Now, as she examines this idea in her mind, feels the flutter of it in her chest, she finds it...pleasant. Warm. Intriguing. Ground she’ll have to tread carefully, but...Pearl’s no stranger to risk.
“Come on,” she says softly, and Volley looks over at her with a smile; the sun is going down, and it paints her pinker with low warm light. “I want to show you something, it’s best to see it at night.”
“Okay.” They stroll back through the strawberries in comfortable silence as the sun goes down behind them, keeping pace with the same long stride. It’s dark by the time Volleyball steps up onto the warp pad, tugging Pearl with her and smiling. “Every place you take me is more interesting than the last. I can’t wait to see what’s next!”
“I hope you’ll like it,” Pearl says with an answering grin. “I think you will.”
They step out of the warp into a verdant grove, awash with nighttime blues and greens and lit by beams of moonlight filtering in through the canopy. The bushes around them are dotted with pale, delicate blossoms unfurling in the dim light; softly blinking fireflies hang in the air and the greenery like tiny stars. It’s just as beautiful as the first time Pearl brought Rose here, and every time after.
Volleyball gives a soft gasp, her hands rising to her mouth, and steps off the warp to turn a slow circle in the grass. “Oh...it’s beautiful! Almost like being underwater. Like looking out the windows of the Reef.”
Pearl looks around, consideringly. “You know, I never thought about it that way, but...you’re right. These lunar blossoms even look a little like starfish.”
“I’ve seen those on the beach! But the flowers are prettier,” Volley says with quiet awe. She leans in close to smell one, then turns back to Pearl and reaches for her hand again. “Pearl. This is wonderful.”
“Really,” Volley says, earnest and quiet. “The last few days have been...the best I think I’ve ever had.”
“Oh…” Pearl squeezes Volley’s hand, feeling a blush start to bloom on her face. “Even with the Reef?” she says, her second unfunny joke of the night. Get it together, Pearl.
Volley steps a little closer, hesitant. “Even with the Reef. I actually...would you—” her hand tightens around Pearl’s, “—would you fuse with me again?”
Pearl blinks. “Oh.”
“Only if you want to, I mean, I don’t really understand how it works, or, or what it means, but—”

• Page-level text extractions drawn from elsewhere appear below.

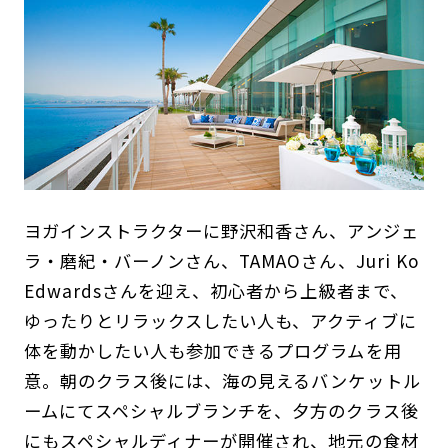
ヨガインストラクターに野沢和香さん、アンジェ
ラ・磨紀・バーノンさん、TAMAOさん、Juri Ko
Edwardsさんを迎え、初心者から上級者まで、
ゆったりとリラックスしたい人も、アクティブに
体を動かしたい人も参加できるプログラムを用
意。朝のクラス後には、海の見えるバンケットル
ームにてスペシャルブランチを、夕方のクラス後
にもスペシャルディナーが開催され、地元の食材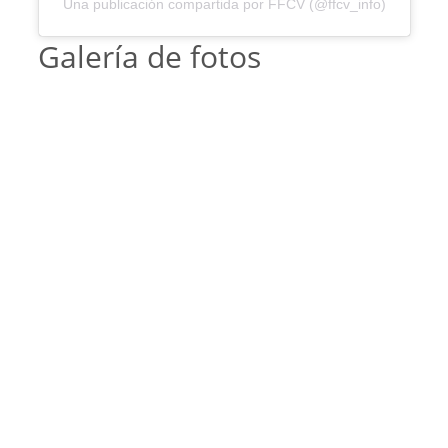
Una publicación compartida por FFCV (@ffcv_info)
Galería de fotos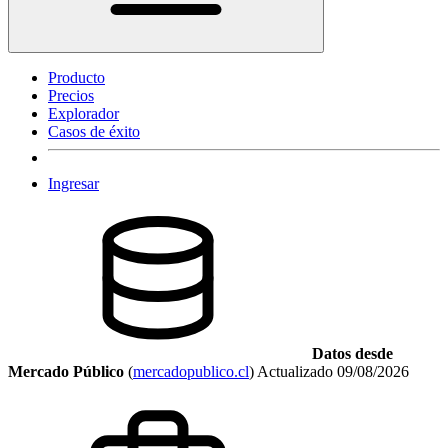
Producto
Precios
Explorador
Casos de éxito
Ingresar
Datos desde
Mercado Público
(
mercadopublico.cl
)
Actualizado
09/08/2026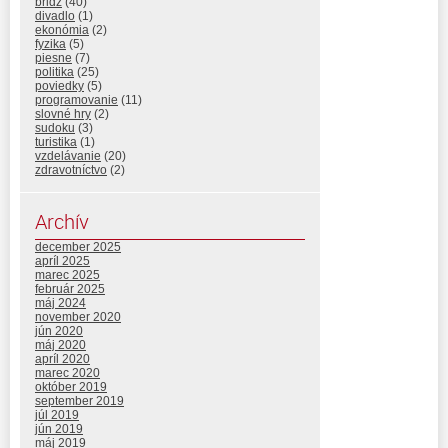
bridž
(40)
divadlo
(1)
ekonómia
(2)
fyzika
(5)
piesne
(7)
politika
(25)
poviedky
(5)
programovanie
(11)
slovné hry
(2)
sudoku
(3)
turistika
(1)
vzdelávanie
(20)
zdravotníctvo
(2)
Archív
december 2025
apríl 2025
marec 2025
február 2025
máj 2024
november 2020
jún 2020
máj 2020
apríl 2020
marec 2020
október 2019
september 2019
júl 2019
jún 2019
máj 2019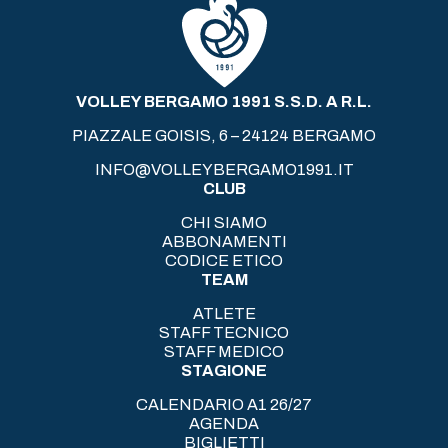
VOLLEY BERGAMO 1991 S.S.D. A R.L.
PIAZZALE GOISIS, 6 – 24124 BERGAMO
INFO@VOLLEYBERGAMO1991.IT
CLUB
CHI SIAMO
ABBONAMENTI
CODICE ETICO
TEAM
ATLETE
STAFF TECNICO
STAFF MEDICO
STAGIONE
CALENDARIO A1 26/27
AGENDA
BIGLIETTI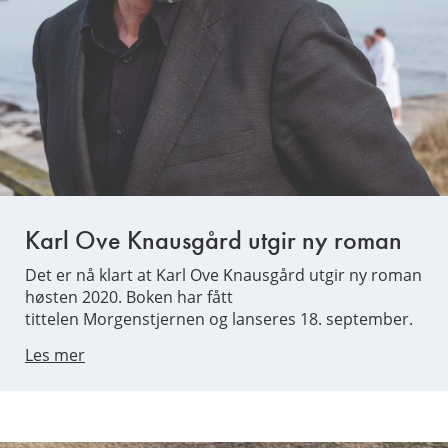
Karl Ove Knausgård utgir ny roman
Det er nå klart at Karl Ove Knausgård utgir ny roman
høsten 2020. Boken har fått
tittelen Morgenstjernen og lanseres 18. september.
Les mer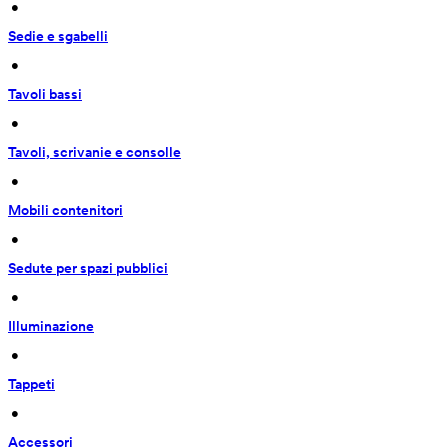
 • 
Sedie e sgabelli
 • 
Tavoli bassi
 • 
Tavoli, scrivanie e consolle
 • 
Mobili contenitori
 • 
Sedute per spazi pubblici
 • 
Illuminazione
 • 
Tappeti
 • 
Accessori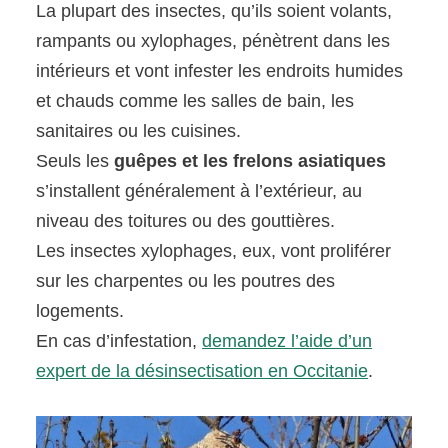
La plupart des insectes, qu’ils soient volants,
rampants ou xylophages, pénètrent dans les
intérieurs et vont infester les endroits humides
et chauds comme les salles de bain, les
sanitaires ou les cuisines.
Seuls les
guêpes et les frelons asiatiques
s’installent généralement à l’extérieur, au
niveau des toitures ou des gouttières.
Les insectes xylophages, eux, vont proliférer
sur les charpentes ou les poutres des
logements.
En cas d’infestation,
demandez l’aide d’un
expert de la désinsectisation en Occitanie
.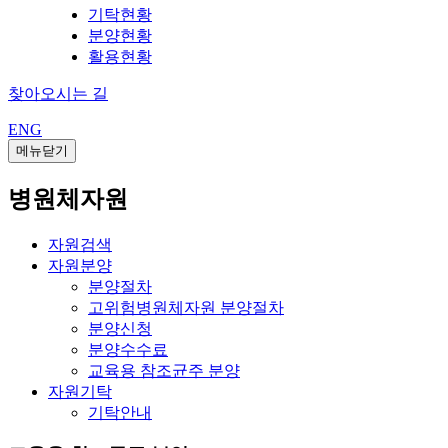
기탁현황
분양현황
활용현황
찾아오시는 길
ENG
메뉴닫기
병원체자원
자원검색
자원분양
분양절차
고위험병원체자원 분양절차
분양신청
분양수수료
교육용 참조균주 분양
자원기탁
기탁안내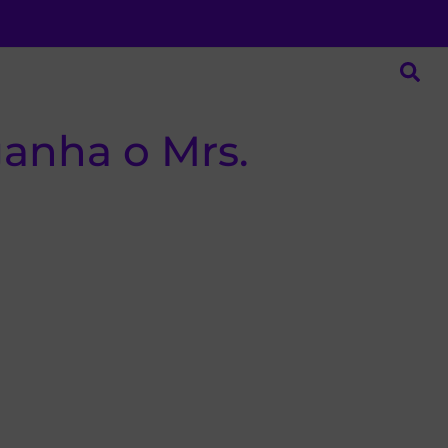
ganha o Mrs.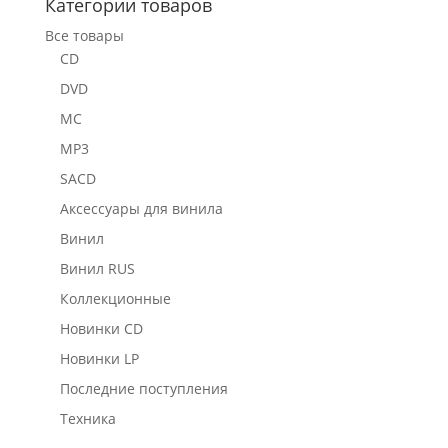
Категории товаров
Все товары
CD
DVD
MC
MP3
SACD
Аксессуары для винила
Винил
Винил RUS
Коллекционные
Новинки CD
Новинки LP
Последние поступления
Техника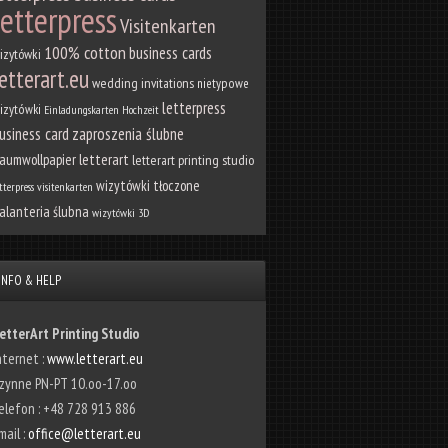
letterpress
Visitenkarten
100% cotton
business cards
izytówki
etterart.eu
wedding invitations
nietypowe
letterpress
izytówki
Einladungskarten Hochzeit
usiness card
zaproszenia ślubne
letterart
aumwollpapier
letterart printing studio
wizytówki tłoczone
tterpress visitenkarten
alanteria ślubna
wizytówki 3D
INFO & HELP
etterArt Printing Studio
nternet :
www.letterart.eu
zynne PN-PT 10.oo-17.oo
elefon : +48 728 913 886
mail :
office@letterart.eu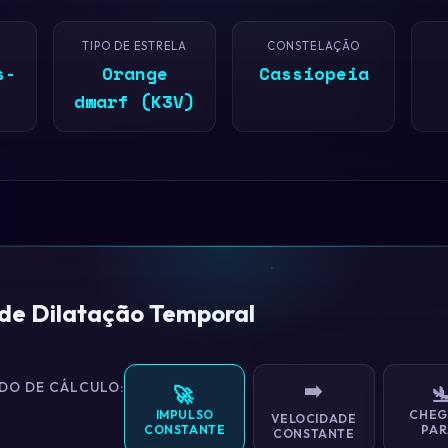
TIPO DE ESTRELA
CONSTELAÇÃO
s-
Orange
Cassiopeia
dwarf (K3V)
 de Dilatação Temporal
DO DE CÁLCULO:
➡️
🚀

IMPULSO
CHEG
VELOCIDADE
CONSTANTE
PAR
CONSTANTE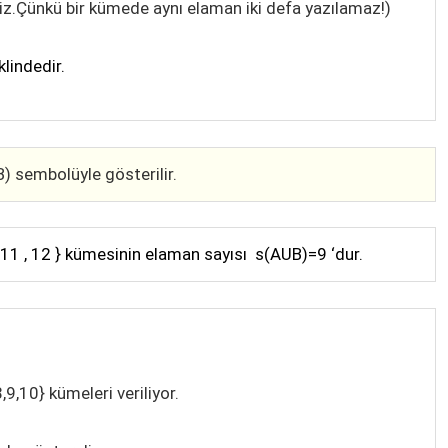
riz.Çünkü bir kümede aynı elaman iki defa yazılamaz!)
eklindedir.
) sembolüyle gösterilir.
, 11 , 12 } kümesinin elaman sayısı s(AUB)=9 ‘dur.
, 8,9,10} kümeleri veriliyor.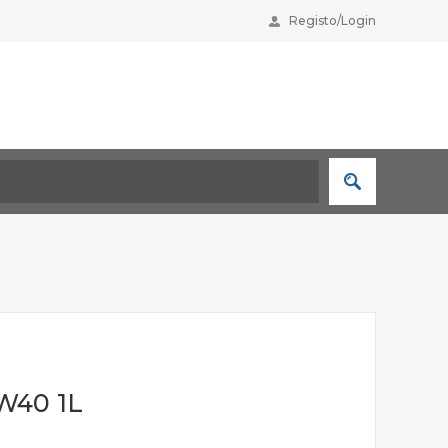
Registo/Login
5W40 1L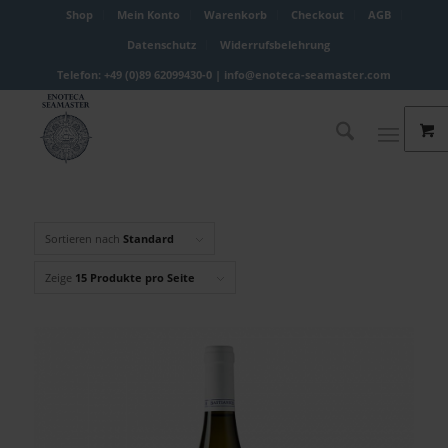
Shop
Mein Konto
Warenkorb
Checkout
AGB
Datenschutz
Widerrufsbelehrung
Telefon: +49 (0)89 62099430-0 |
info@enoteca-seamaster.com
Sortieren nach
Standard
Zeige
15 Produkte pro Seite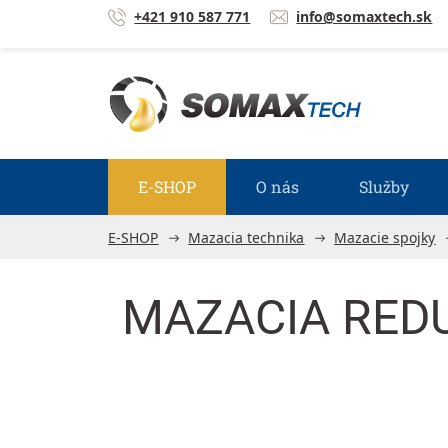
Prejsť na obsah
+421 910 587 771
info@somaxtech.sk
E-SHOP
O nás
Služby
E-SHOP
Mazacia technika
Mazacie spojky
MAZACIA REDU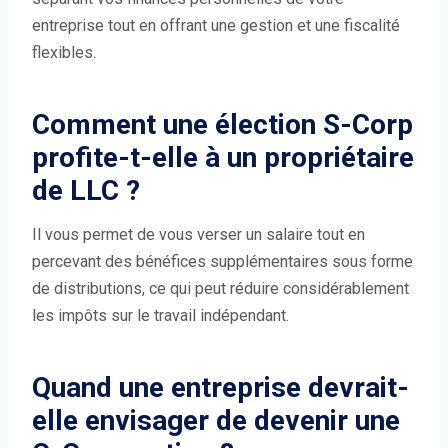
entreprise tout en offrant une gestion et une fiscalité
flexibles.
Comment une élection S-Corp
profite-t-elle à un propriétaire
de LLC ?
Il vous permet de vous verser un salaire tout en
percevant des bénéfices supplémentaires sous forme
de distributions, ce qui peut réduire considérablement
les impôts sur le travail indépendant.
Quand une entreprise devrait-
elle envisager de devenir une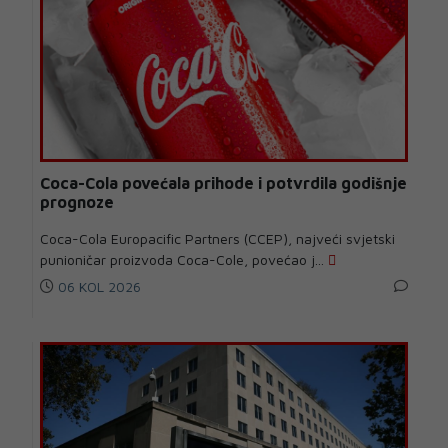
Coca-Cola povećala prihode i potvrdila godišnje
prognoze
Coca-Cola Europacific Partners (CCEP), najveći svjetski
punioničar proizvoda Coca-Cole, povećao j...
06 KOL 2026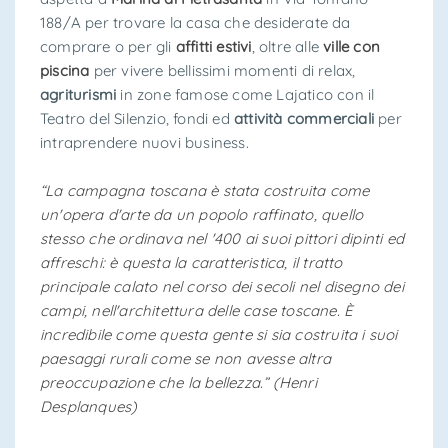
188/A per trovare la casa che desiderate da
comprare o per gli
affitti estivi
, oltre alle
ville con
piscina
per vivere bellissimi momenti di relax,
agriturismi
in zone famose come Lajatico con il
Teatro del Silenzio, fondi ed
attività commerciali
per
intraprendere nuovi business.
“La campagna toscana è stata costruita come
un'opera d'arte da un popolo raffinato, quello
stesso che ordinava nel '400 ai suoi pittori dipinti ed
affreschi: è questa la caratteristica, il tratto
principale calato nel corso dei secoli nel disegno dei
campi, nell'architettura delle case toscane. È
incredibile come questa gente si sia costruita i suoi
paesaggi rurali come se non avesse altra
preoccupazione che la bellezza.” (Henri
Desplanques)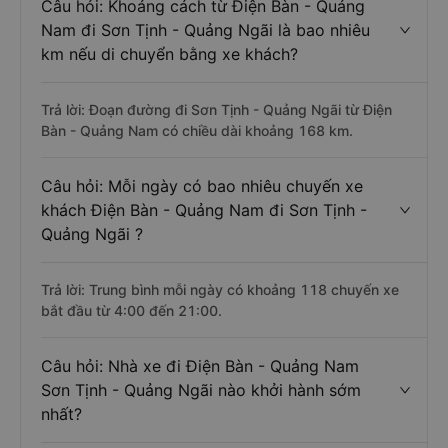
Câu hỏi: Khoảng cách từ Điện Bàn - Quảng
Nam đi Sơn Tịnh - Quảng Ngãi là bao nhiêu
km nếu di chuyển bằng xe khách?
Trả lời: Đoạn đường đi Sơn Tịnh - Quảng Ngãi từ Điện
Bàn - Quảng Nam có chiều dài khoảng 168 km.
Câu hỏi: Mỗi ngày có bao nhiêu chuyến xe
khách Điện Bàn - Quảng Nam đi Sơn Tịnh -
Quảng Ngãi ?
Trả lời: Trung bình mỗi ngày có khoảng 118 chuyến xe
bắt đầu từ 4:00 đến 21:00.
Câu hỏi: Nhà xe đi Điện Bàn - Quảng Nam
Sơn Tịnh - Quảng Ngãi nào khởi hành sớm
nhất?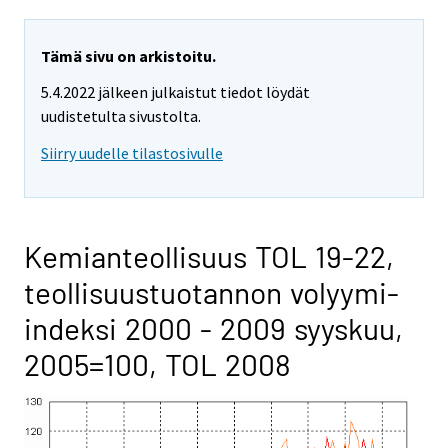
Tämä sivu on arkistoitu.
5.4.2022 jälkeen julkaistut tiedot löydät
uudistetulta sivustolta.
Siirry uudelle tilastosivulle
Kemianteollisuus TOL 19-22,
teollisuustuotannon volyymi-
indeksi 2000 - 2009 syyskuu,
2005=100, TOL 2008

“Yes,” Pearl interrupts, catching Volley’s other hand as it flutters anxiously. “Yes. I’m sorry, I just didn’t expect...that was your first time fusing, right?”
Volleyball nods. “It was...wonderful,” she breathes, the smile coming back to her face. “I’ve never felt so strong, and confident...is that what you feel like all the time?”
A laugh burbles out of her before she can stop it. “Stars, no! Strong and confident wouldn’t be the first words I’d use.”
“Well, you should,” Volleyball replies with sudden intensity; she’s very close now, their hands clasped together in the narrow space between them. “You’re incredible. You must know that.”
“You too,” Pearl insists. “You’ve survived, just like me.”
Volley inches even closer. “I want to be her. I want to be us. Show me how.”
“Well.” With a steadying breath, Pearl gently disentangles her hands from Volley’s and lays them lightly at her waist. “Here on Earth, we usually start by dancing.”
“Oh,” Volley says, her hands sliding up Pearl’s arms. “That, I can do.”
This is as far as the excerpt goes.